Dinlenme alanlarımızda rahatça gölgede dinlenecek bir yer bile yok. İş yerinde yemekler kötü, sağlıklı beslenemiyoruz. Yemeğimizden bile kısıyorlar. Transpaletlerin altında ayak sıkışması gibi iş kazaları sıradan vakalar gibi görülüyor. İş yerinde çoğu kişi bel ağrısından şikayetçi. Tüm bunlara rağmen ben bekar bir işçi olarak bile geçinmekte zorlanıyorum. A101’in prim sistemi var, bize verdikleri primler ise 300-400 lira gibi komik rakamlar. Sürekli kredi kartlarına yüklenerek ayı geçirmeye çalışıyorum.

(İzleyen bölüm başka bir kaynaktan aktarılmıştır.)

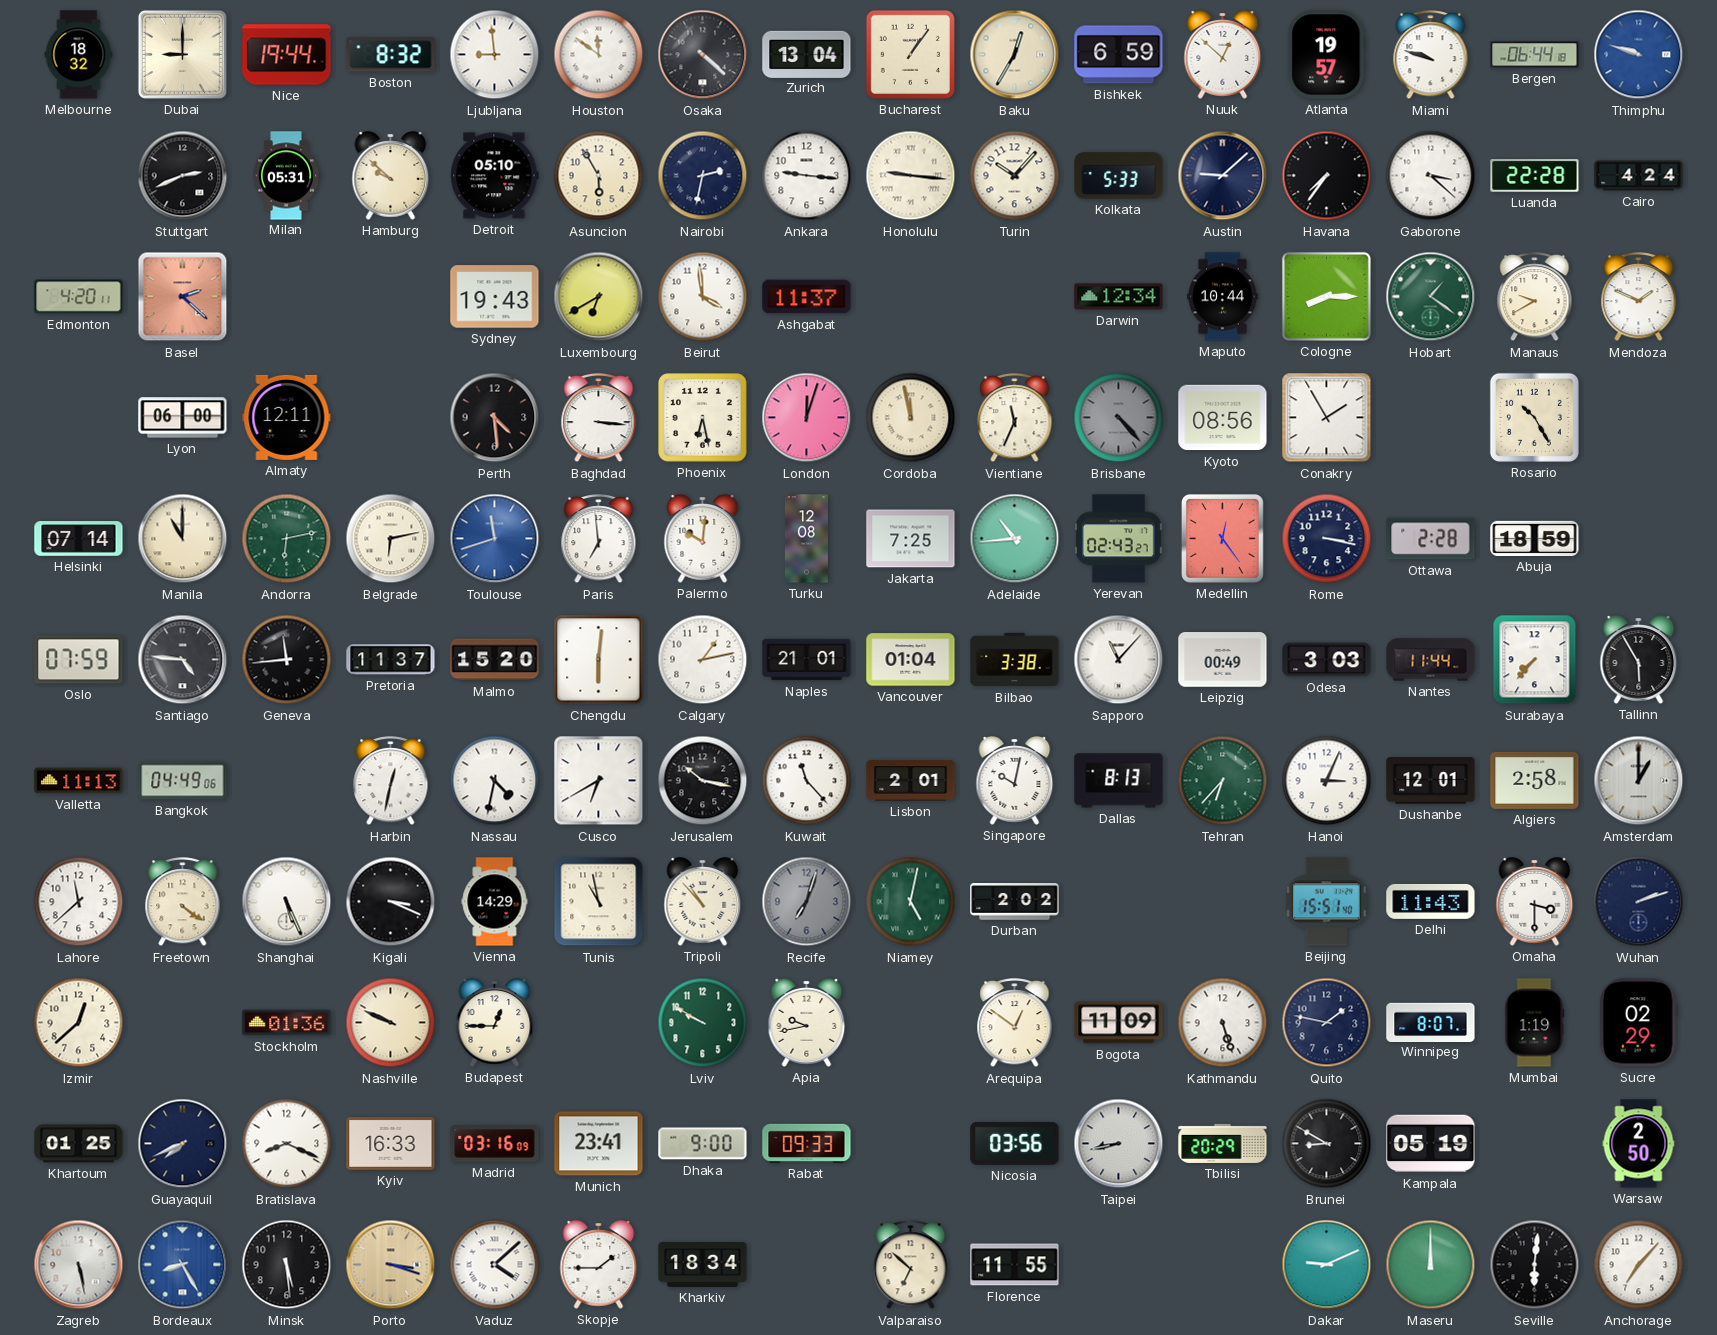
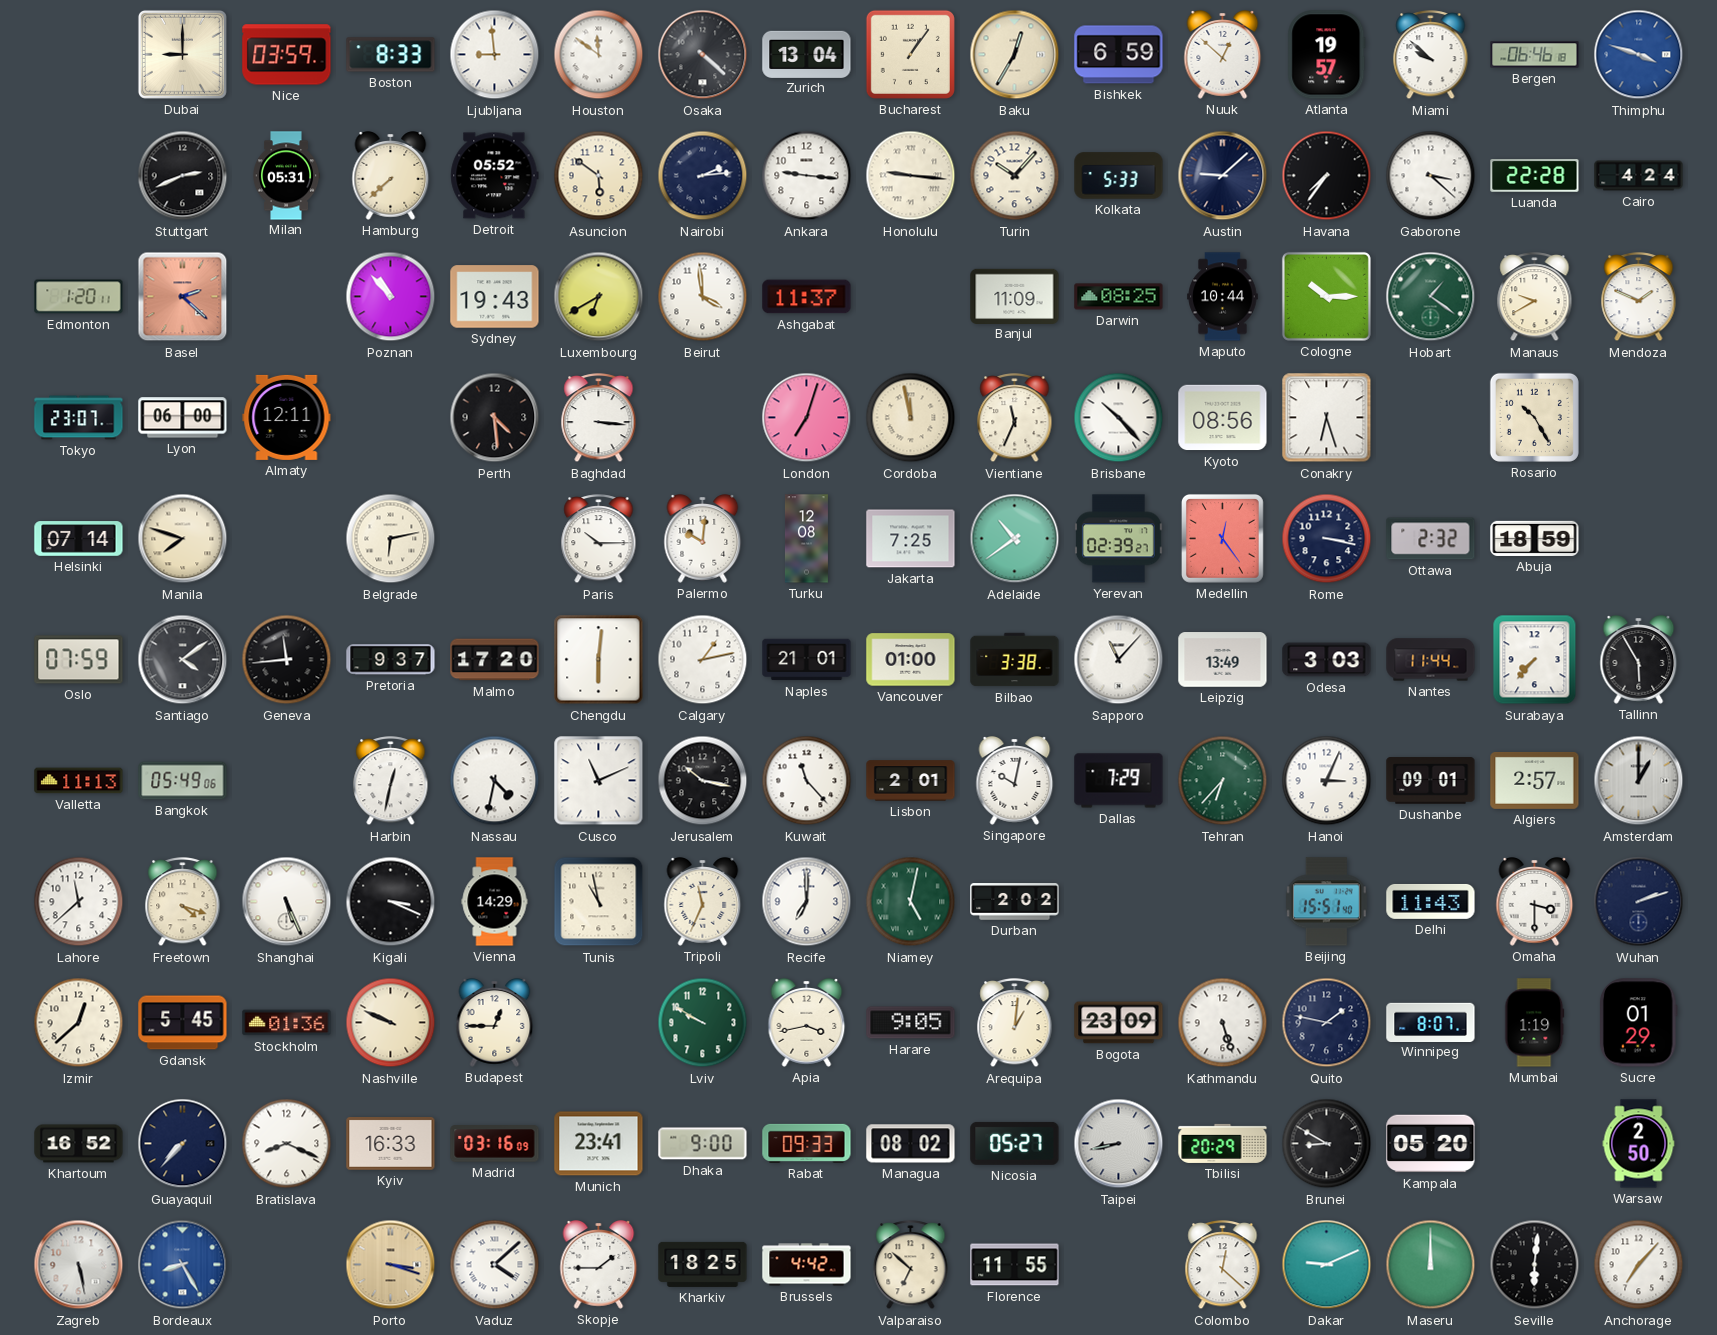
Melbourne: 18:32 -> none
Nice: 19:44 -> 03:59
Boston: 8:32 -> 8:33
Miami: 9:48 -> 9:52
Bergen: 06:44 -> 06:46
Thimphu: 9:48 -> 3:48
Hamburg: 9:52 -> 7:38
Detroit: 05:10 -> 05:52
Asuncion: 5:55 -> 5:51
Nairobi: 2:32 -> 2:14
Edmonton: 4:20 -> 1:20
Poznan: none -> 10:53
Banjul: none -> 11:09
Darwin: 12:34 -> 08:25
Cologne: 8:15 -> 10:15
Tokyo: none -> 23:07
Phoenix: 6:28 -> none
London: 12:03 -> 7:03
Brisbane: 4:23 -> 10:23
Brisbane dial: grey -> white
Conakry: 1:55 -> 6:27
Manila: 11:00 -> 7:48
Andorra: 6:13 -> none
Toulouse: 11:42 -> none
Paris: 6:59 -> 10:15
Adelaide: 10:44 -> 10:39
Yerevan: 02:43 -> 02:39
Ottawa: 2:28 -> 2:32
Santiago: 4:46 -> 4:09
Pretoria: 11:37 -> 9:37
Malmo: 15:20 -> 17:20
Vancouver: 01:04 -> 01:00
Leipzig: 00:49 -> 13:49
Bangkok: 04:49 -> 05:49
Cusco: 6:40 -> 11:11
Dallas: 8:13 -> 7:29
Dushanbe: 12:01 -> 09:01
Algiers: 2:58 -> 2:57
Freetown: 4:21 -> 4:18
Tripoli: 10:53 -> 11:34
Recife: 7:03 -> 7:00
Recife dial: grey -> white
Gdansk: none -> 5:45
Apia: 9:43 -> 3:43
Harare: none -> 9:05
Arequipa: 12:51 -> 1:01
Bogota: 11:09 -> 23:09
Sucre: 02:29 -> 01:29
Khartoum: 01:25 -> 16:52
Guayaquil: 7:41 -> 7:37
Managua: none -> 08:02
Nicosia: 03:56 -> 05:27
Kampala: 05:19 -> 05:20
Minsk: 5:29 -> none
Kharkiv: 18:34 -> 18:25
Brussels: none -> 4:42
Colombo: none -> 12:22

Koşulları değiştirmek için 1 yıldır sendikaya üye olmayı düşünüyordum. Mayıs ayında DİSK’e bağlı Limter-İş’e üye oldum. Sendikaya üye olduğumuz duyulunca iş yerindeki görüşmelerimiz sürekli kamera sistemleriyle takip edilmeye başlandı. Sendikaya üye olan arkadaşlarımıza bakışlar bile değişti. Oysa sendikalı olmak anayasal hak. Kötü bir şey yapıyormuşuz gibi baskı altına alınmaması gerekir. Hedefimiz insanca çalışacak ücret ve çalışma koşullarının iyileştirilmesi.

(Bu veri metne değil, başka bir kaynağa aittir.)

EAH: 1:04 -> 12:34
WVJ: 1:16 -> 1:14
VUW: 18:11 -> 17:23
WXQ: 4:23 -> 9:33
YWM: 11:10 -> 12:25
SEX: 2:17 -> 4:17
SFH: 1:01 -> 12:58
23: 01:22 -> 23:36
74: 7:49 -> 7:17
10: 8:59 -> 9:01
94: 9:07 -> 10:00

Çalışma koşullarımızın iyileşmesi, insanca çalışacak ve yaşayacak bir ücret için devletin de sendikalı olmak için yürüttüğümüz gayretleri desteklemesi lazım ama biz hem yasal prosedürle hem de üstlerimizin baskısıyla cebelleşiyoruz. Şirket büyürken çalışma saatlerimizin ve mesailerimizin azalmasını sağlayacak, hakkımızı koruyacak sendikaya ihtiyacımız var. Şirket büyürken ezilen işçiler olmak istemiyoruz. Haklarımızı sendikalı olursak kazanabilir, koruyabiliriz. Basit bir şey ama her gün yarım saat işverenin vermesi gereken moladan biz aktif çalışma saati adı altında molasız çalıştırılıyoruz. Yaptığımız mola zaten saatimizden kesiliyor. Molalarımız kesilmesine rağmen 9 saat olan çalışma saatimiz 7 buçuk saat olarak gösteriliyor. Bu, haftanın 6 günü böyle. İstediğimiz koşullara ulaşmanın tek yolu örgütlenmek ve sendikaya üye olmak.